German Folk Music

One of the more diverse genres of music from this region is German folk music, which comprises a plethora of different musical traditions and dances. German folk songs, known as volkslieder, have been promoted for generations as an expression of pure German tradition. Children in both East and West Germany learned these songs at an early age, although the modern versions were extremely dilute and had very little relation to traditional German music. In particular, the communist regime of the former East Germany promoted German folk music as a way of connecting itself with German heritage.
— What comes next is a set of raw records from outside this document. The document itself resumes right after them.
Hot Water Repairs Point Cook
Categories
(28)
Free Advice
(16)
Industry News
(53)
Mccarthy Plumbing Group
Although the genre has waned in popularity over the last century, due mainly to new developments in popular music and foreign culture, parents still teach their children to sing these classic German songs today.
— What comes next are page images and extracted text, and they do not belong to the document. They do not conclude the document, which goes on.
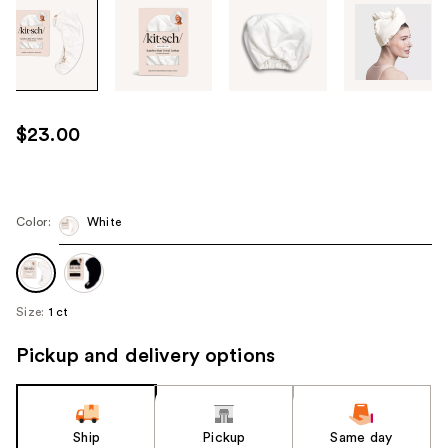
Tab
through
the
images
or
use
$23.00
the
previous
or
next
Color:
White
buttons
to
navigate
Size:
1 ct
each
product
Pickup and delivery options
image
Ship
Pickup
Same day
German folk music has been written on a range of different topics, from the need to emigrate and leave one’s home behind, to work songs that can be sung while performing a day’s labor. In West Germany during the early 1950s, there were even folk songs written to praise the new democratic freedoms that the new Federal Republic afforded the German people. During the late 1960s, German folk songs began to follow in the tradition of American folk songs of the period, developing into songs of protest against political injustice, expressions of extreme happiness or sadness, and celebrations of devotion and passion. This trend did not take hold in East Germany until almost a decade later, when East German folk singers began writing German folk music with hidden or cryptic anti-establishment lyrics.
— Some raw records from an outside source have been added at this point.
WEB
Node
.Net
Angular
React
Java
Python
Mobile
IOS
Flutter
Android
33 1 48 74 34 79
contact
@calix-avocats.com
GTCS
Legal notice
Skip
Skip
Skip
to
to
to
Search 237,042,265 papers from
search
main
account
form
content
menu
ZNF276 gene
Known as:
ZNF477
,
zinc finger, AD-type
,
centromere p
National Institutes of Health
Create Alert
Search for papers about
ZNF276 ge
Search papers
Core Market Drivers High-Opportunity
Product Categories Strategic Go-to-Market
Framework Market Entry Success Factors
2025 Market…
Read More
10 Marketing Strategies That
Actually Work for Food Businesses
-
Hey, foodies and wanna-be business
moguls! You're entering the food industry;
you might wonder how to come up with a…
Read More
Within the umbrella of German folk music, a number of different subgenres have developed over the years. One of the most popular is Oom-pah, or umpapa, music, a type of folk music typically played by brass bands in beer halls. The title of the genre refers to the common sequence of sounds that makes up the backbone of Oom-pa songs: the basso oom of the tuba followed by the pah of the clarinet. Yodeling is another subgenre of German folk music, one that was extremely popular in Bavaria. A yodeler holds a single note out for an extended period of time, but rapidly varies the pitch, changing from the chest register to the head register, or falsetto, and back again. Swabian folk music features the hurdy-gurdy, a stringed instrument, and the guitar, while Danish-German folk music centers on the fiddle and the accordion. Each of these subgenres is an important part of German cultural heritage.